DATASET EXCERPTS
::::::::

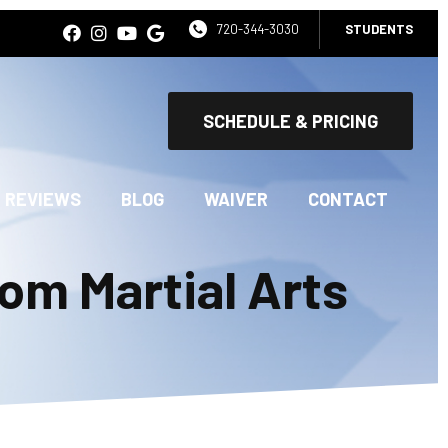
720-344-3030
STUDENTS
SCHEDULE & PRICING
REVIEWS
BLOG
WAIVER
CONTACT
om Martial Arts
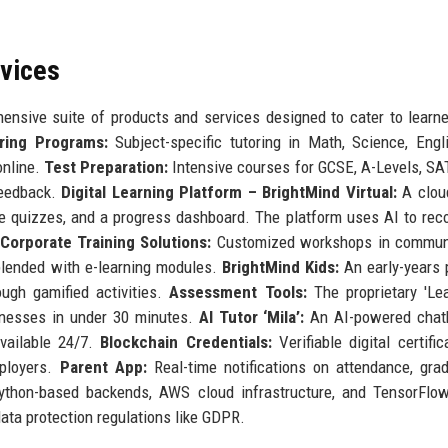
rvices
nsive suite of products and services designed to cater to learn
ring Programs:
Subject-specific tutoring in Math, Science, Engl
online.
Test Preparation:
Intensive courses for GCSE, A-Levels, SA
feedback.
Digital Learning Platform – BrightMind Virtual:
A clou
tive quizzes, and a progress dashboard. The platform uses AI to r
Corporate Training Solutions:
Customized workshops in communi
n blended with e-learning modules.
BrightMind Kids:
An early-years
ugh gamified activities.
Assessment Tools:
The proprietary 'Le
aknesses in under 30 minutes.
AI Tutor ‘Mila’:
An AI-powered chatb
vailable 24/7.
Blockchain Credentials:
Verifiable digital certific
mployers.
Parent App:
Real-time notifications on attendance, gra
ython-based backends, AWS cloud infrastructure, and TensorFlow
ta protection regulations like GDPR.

::::::::

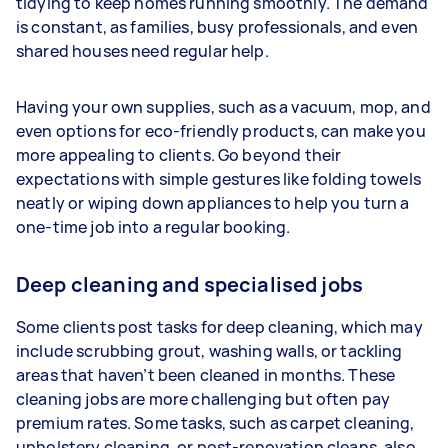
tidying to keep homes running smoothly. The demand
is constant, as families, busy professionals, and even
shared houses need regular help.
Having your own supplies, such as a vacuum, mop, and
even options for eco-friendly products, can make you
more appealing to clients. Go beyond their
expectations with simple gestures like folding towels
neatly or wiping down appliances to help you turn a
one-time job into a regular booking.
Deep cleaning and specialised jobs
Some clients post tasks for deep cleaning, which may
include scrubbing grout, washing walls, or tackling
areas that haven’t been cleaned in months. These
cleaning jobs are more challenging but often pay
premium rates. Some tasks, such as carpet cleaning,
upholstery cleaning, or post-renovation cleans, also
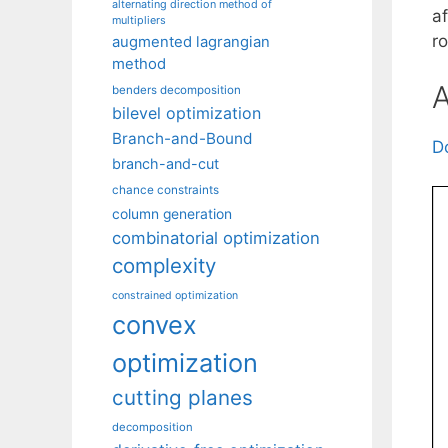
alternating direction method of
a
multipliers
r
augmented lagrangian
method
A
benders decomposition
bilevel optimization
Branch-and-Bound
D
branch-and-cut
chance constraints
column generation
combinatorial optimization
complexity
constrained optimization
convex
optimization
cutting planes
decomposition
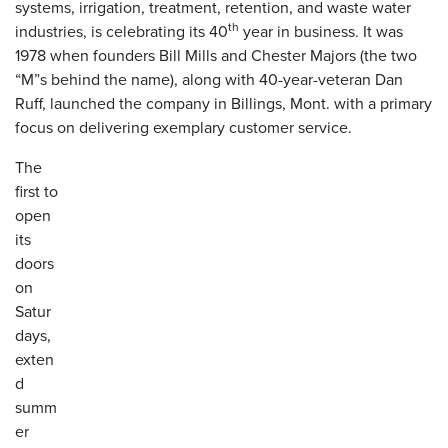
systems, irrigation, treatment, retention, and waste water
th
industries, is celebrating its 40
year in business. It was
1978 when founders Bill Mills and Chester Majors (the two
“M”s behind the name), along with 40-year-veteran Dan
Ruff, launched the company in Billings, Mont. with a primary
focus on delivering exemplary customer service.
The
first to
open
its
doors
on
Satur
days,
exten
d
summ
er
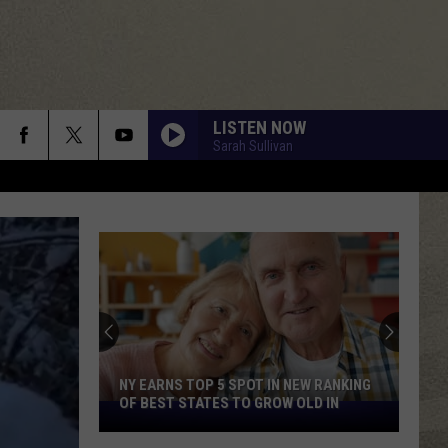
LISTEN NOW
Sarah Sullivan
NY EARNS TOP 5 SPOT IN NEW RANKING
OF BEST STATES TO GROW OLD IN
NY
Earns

::::::::

WHAT IS NEEDED
Please give the number of lines in the entries that contain the word "products", and nothing besides it.

EXERCISE OUTPUT
2